About this exercise: What is needed is a word-for-word transcript of the listing, free of pictures.

Entries provided:
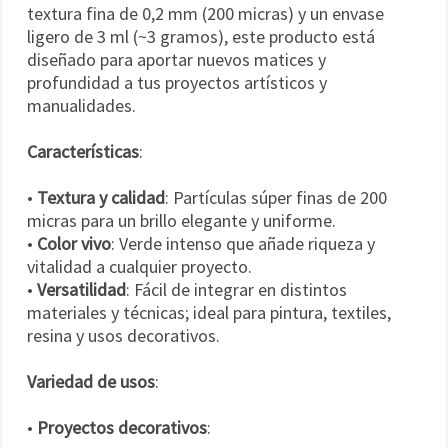
textura fina de 0,2 mm (200 micras) y un envase
ligero de 3 ml (~3 gramos), este producto está
diseñado para aportar nuevos matices y
profundidad a tus proyectos artísticos y
manualidades.
Características
:
•
Textura y calidad
: Partículas súper finas de 200
micras para un brillo elegante y uniforme.
•
Color vivo
: Verde intenso que añade riqueza y
vitalidad a cualquier proyecto.
•
Versatilidad
: Fácil de integrar en distintos
materiales y técnicas; ideal para pintura, textiles,
resina y usos decorativos.
Variedad de usos
:
•
Proyectos decorativos
:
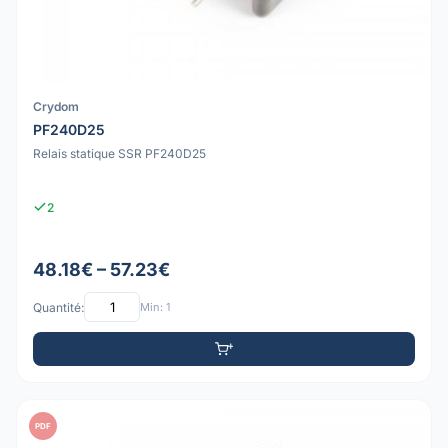
Crydom
PF240D25
Relais statique SSR PF240D25
2
48.18€ – 57.23€
Quantité:
Min: 1
PDF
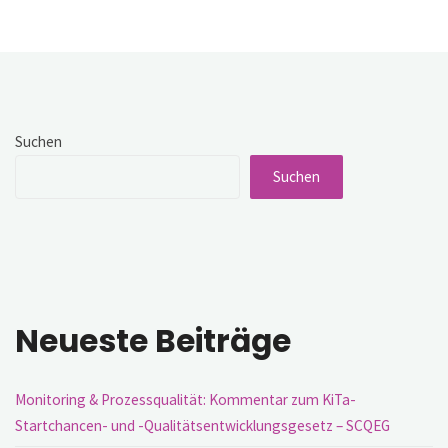
Suchen
Suchen
Neueste Beiträge
Monitoring & Prozessqualität: Kommentar zum KiTa-
Startchancen- und -Qualitätsentwicklungsgesetz – SCQEG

Answer section:
textura fina de 0,2 mm (200 micras) y un envase
ligero de 3 ml (~3 gramos), este producto está
diseñado para aportar nuevos matices y
profundidad a tus proyectos artísticos y
manualidades.
Características
:
•
Textura y calidad
: Partículas súper finas de 200
micras para un brillo elegante y uniforme.
•
Color vivo
: Verde intenso que añade riqueza y
vitalidad a cualquier proyecto.
•
Versatilidad
: Fácil de integrar en distintos
materiales y técnicas; ideal para pintura, textiles,
resina y usos decorativos.
Variedad de usos
:
•
Proyectos decorativos
:
Crydom
PF240D25
Relais statique SSR PF240D25
2
48.18€ – 57.23€
Quantité:
Min: 1
PDF
Suchen
Suchen
Neueste Beiträge
Monitoring & Prozessqualität: Kommentar zum KiTa-
Startchancen- und -Qualitätsentwicklungsgesetz – SCQEG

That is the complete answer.